╭──
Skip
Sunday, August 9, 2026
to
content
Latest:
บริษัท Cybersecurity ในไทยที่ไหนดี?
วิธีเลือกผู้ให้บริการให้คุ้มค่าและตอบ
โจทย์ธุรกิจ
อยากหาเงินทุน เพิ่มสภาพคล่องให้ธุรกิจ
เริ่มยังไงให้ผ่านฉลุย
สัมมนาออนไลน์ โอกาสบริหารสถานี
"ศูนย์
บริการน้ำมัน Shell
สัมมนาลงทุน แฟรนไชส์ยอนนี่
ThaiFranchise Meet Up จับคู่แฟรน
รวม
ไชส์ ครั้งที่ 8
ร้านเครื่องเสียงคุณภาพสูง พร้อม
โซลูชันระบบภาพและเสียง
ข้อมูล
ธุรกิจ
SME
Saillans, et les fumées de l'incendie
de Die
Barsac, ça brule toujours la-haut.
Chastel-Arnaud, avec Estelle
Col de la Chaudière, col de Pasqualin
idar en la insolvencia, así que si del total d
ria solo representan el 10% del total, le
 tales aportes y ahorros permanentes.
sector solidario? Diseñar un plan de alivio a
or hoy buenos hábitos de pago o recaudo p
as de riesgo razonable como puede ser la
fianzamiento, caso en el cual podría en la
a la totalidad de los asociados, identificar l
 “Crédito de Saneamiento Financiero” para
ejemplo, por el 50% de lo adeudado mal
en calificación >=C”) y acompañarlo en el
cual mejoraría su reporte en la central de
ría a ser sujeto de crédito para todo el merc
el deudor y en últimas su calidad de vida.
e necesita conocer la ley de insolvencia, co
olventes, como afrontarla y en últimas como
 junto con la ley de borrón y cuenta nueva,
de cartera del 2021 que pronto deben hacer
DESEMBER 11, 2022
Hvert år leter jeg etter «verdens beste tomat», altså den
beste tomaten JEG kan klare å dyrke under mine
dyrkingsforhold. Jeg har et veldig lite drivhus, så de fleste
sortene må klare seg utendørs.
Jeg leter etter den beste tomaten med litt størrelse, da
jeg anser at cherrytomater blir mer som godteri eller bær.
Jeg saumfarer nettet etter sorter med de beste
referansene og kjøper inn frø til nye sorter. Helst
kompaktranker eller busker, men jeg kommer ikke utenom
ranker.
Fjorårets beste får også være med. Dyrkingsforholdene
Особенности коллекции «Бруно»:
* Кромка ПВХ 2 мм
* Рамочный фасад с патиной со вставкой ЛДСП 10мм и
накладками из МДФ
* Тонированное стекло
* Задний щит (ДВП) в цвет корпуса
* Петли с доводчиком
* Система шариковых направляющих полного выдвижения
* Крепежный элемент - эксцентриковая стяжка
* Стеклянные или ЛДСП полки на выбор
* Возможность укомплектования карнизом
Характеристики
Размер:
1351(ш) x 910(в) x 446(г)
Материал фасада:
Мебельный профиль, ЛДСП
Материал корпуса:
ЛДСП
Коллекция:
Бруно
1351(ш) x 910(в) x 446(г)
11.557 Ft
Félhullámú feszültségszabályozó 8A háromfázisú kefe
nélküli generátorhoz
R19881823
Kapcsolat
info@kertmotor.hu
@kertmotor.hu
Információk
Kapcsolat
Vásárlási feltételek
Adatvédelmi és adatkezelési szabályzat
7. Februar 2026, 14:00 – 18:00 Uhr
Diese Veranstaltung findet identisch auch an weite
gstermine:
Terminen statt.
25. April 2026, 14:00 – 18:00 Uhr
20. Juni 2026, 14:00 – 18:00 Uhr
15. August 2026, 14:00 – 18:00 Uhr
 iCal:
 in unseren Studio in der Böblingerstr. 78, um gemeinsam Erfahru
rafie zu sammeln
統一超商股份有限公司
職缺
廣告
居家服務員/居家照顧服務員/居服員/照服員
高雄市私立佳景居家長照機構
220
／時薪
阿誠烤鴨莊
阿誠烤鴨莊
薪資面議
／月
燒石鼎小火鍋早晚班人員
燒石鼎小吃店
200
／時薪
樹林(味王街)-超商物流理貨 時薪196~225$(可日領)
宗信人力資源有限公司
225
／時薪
╰──
* Task to complete: In full and without change, transcribe the data above.

* Output for this exercise:
Skip
Sunday, August 9, 2026
to
content
Latest:
บริษัท Cybersecurity ในไทยที่ไหนดี?
วิธีเลือกผู้ให้บริการให้คุ้มค่าและตอบ
โจทย์ธุรกิจ
อยากหาเงินทุน เพิ่มสภาพคล่องให้ธุรกิจ
เริ่มยังไงให้ผ่านฉลุย
สัมมนาออนไลน์ โอกาสบริหารสถานี
"ศูนย์
บริการน้ำมัน Shell
สัมมนาลงทุน แฟรนไชส์ยอนนี่
ThaiFranchise Meet Up จับคู่แฟรน
รวม
ไชส์ ครั้งที่ 8
ร้านเครื่องเสียงคุณภาพสูง พร้อม
โซลูชันระบบภาพและเสียง
ข้อมูล
ธุรกิจ
SME
Saillans, et les fumées de l'incendie
de Die
Barsac, ça brule toujours la-haut.
Chastel-Arnaud, avec Estelle
Col de la Chaudière, col de Pasqualin
idar en la insolvencia, así que si del total d
ria solo representan el 10% del total, le
 tales aportes y ahorros permanentes.
sector solidario? Diseñar un plan de alivio a
or hoy buenos hábitos de pago o recaudo p
as de riesgo razonable como puede ser la
fianzamiento, caso en el cual podría en la
a la totalidad de los asociados, identificar l
 “Crédito de Saneamiento Financiero” para
ejemplo, por el 50% de lo adeudado mal
en calificación >=C”) y acompañarlo en el
cual mejoraría su reporte en la central de
ría a ser sujeto de crédito para todo el merc
el deudor y en últimas su calidad de vida.
e necesita conocer la ley de insolvencia, co
olventes, como afrontarla y en últimas como
 junto con la ley de borrón y cuenta nueva,
de cartera del 2021 que pronto deben hacer
DESEMBER 11, 2022
Hvert år leter jeg etter «verdens beste tomat», altså den
beste tomaten JEG kan klare å dyrke under mine
dyrkingsforhold. Jeg har et veldig lite drivhus, så de fleste
sortene må klare seg utendørs.
Jeg leter etter den beste tomaten med litt størrelse, da
jeg anser at cherrytomater blir mer som godteri eller bær.
Jeg saumfarer nettet etter sorter med de beste
referansene og kjøper inn frø til nye sorter. Helst
kompaktranker eller busker, men jeg kommer ikke utenom
ranker.
Fjorårets beste får også være med. Dyrkingsforholdene
Особенности коллекции «Бруно»:
* Кромка ПВХ 2 мм
* Рамочный фасад с патиной со вставкой ЛДСП 10мм и
накладками из МДФ
* Тонированное стекло
* Задний щит (ДВП) в цвет корпуса
* Петли с доводчиком
* Система шариковых направляющих полного выдвижения
* Крепежный элемент - эксцентриковая стяжка
* Стеклянные или ЛДСП полки на выбор
* Возможность укомплектования карнизом
Характеристики
Размер:
1351(ш) x 910(в) x 446(г)
Материал фасада:
Мебельный профиль, ЛДСП
Материал корпуса:
ЛДСП
Коллекция:
Бруно
1351(ш) x 910(в) x 446(г)
11.557 Ft
Félhullámú feszültségszabályozó 8A háromfázisú kefe
nélküli generátorhoz
R19881823
Kapcsolat
info@kertmotor.hu
@kertmotor.hu
Információk
Kapcsolat
Vásárlási feltételek
Adatvédelmi és adatkezelési szabályzat
7. Februar 2026, 14:00 – 18:00 Uhr
Diese Veranstaltung findet identisch auch an weite
gstermine:
Terminen statt.
25. April 2026, 14:00 – 18:00 Uhr
20. Juni 2026, 14:00 – 18:00 Uhr
15. August 2026, 14:00 – 18:00 Uhr
 iCal:
 in unseren Studio in der Böblingerstr. 78, um gemeinsam Erfahru
rafie zu sammeln
統一超商股份有限公司
職缺
廣告
居家服務員/居家照顧服務員/居服員/照服員
高雄市私立佳景居家長照機構
220
／時薪
阿誠烤鴨莊
阿誠烤鴨莊
薪資面議
／月
燒石鼎小火鍋早晚班人員
燒石鼎小吃店
200
／時薪
樹林(味王街)-超商物流理貨 時薪196~225$(可日領)
宗信人力資源有限公司
225
／時薪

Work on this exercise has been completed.